_TASK_
From the first line of the data down to and including the line with "время обучения, является прохождение", copy everything exactly, leaving out pictures.

--------------------------------------------------

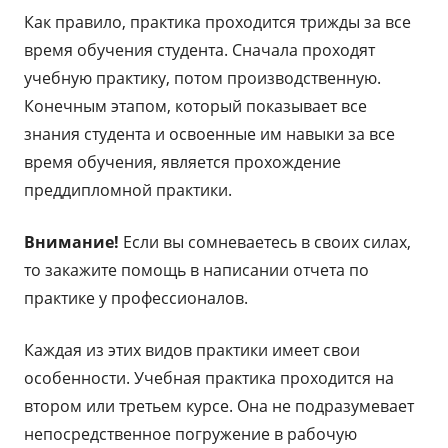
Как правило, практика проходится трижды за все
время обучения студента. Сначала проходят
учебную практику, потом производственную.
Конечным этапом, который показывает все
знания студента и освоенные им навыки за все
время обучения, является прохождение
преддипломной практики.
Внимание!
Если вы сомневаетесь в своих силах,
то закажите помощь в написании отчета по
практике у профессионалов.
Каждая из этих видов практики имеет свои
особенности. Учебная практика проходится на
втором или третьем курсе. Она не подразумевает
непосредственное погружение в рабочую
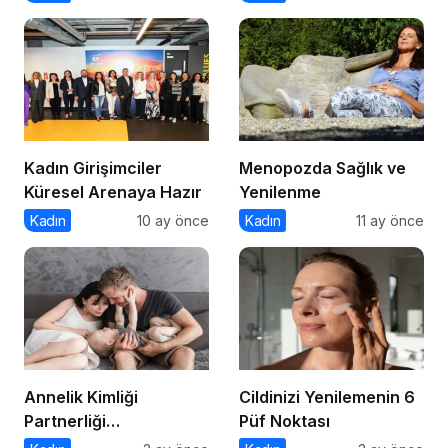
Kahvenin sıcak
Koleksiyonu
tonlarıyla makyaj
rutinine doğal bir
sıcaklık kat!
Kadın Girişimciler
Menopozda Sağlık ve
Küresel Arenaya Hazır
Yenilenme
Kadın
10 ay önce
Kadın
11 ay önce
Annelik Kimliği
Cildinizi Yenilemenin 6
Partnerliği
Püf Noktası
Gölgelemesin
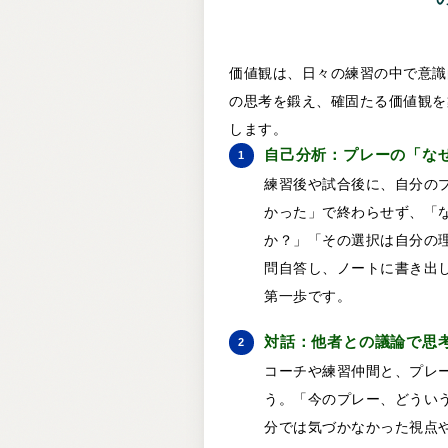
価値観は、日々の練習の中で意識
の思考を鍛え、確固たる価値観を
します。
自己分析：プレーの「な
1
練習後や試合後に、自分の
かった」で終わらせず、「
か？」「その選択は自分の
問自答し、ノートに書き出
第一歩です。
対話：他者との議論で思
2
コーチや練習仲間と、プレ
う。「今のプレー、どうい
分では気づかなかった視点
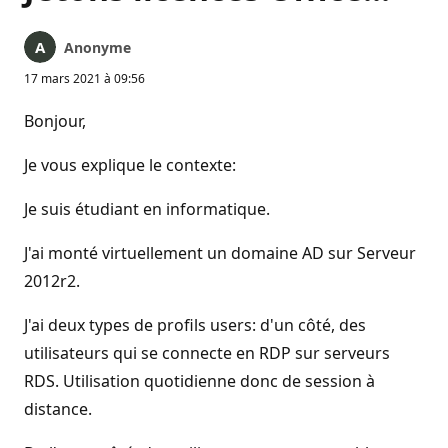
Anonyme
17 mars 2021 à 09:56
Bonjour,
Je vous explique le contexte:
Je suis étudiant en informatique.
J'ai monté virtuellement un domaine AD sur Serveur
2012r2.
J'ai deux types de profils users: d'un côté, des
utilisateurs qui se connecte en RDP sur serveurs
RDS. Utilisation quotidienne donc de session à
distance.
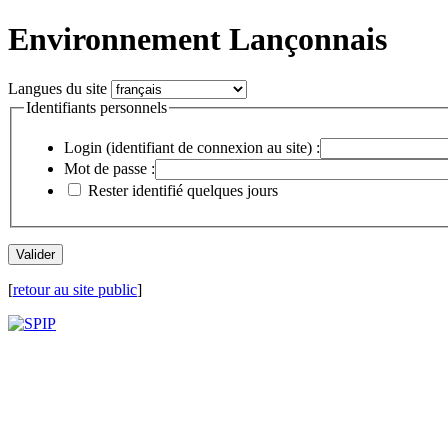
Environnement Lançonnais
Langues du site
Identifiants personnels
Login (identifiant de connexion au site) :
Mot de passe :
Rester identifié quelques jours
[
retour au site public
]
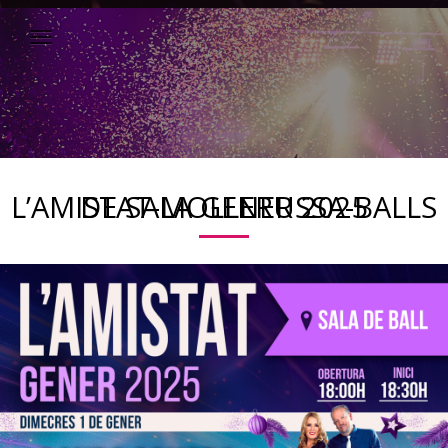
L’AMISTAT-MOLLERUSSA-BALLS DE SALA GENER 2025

--------------------------------------------------

_RESULT BELOW_
Как правило, практика проходится трижды за все
время обучения студента. Сначала проходят
учебную практику, потом производственную.
Конечным этапом, который показывает все
знания студента и освоенные им навыки за все
время обучения, является прохождение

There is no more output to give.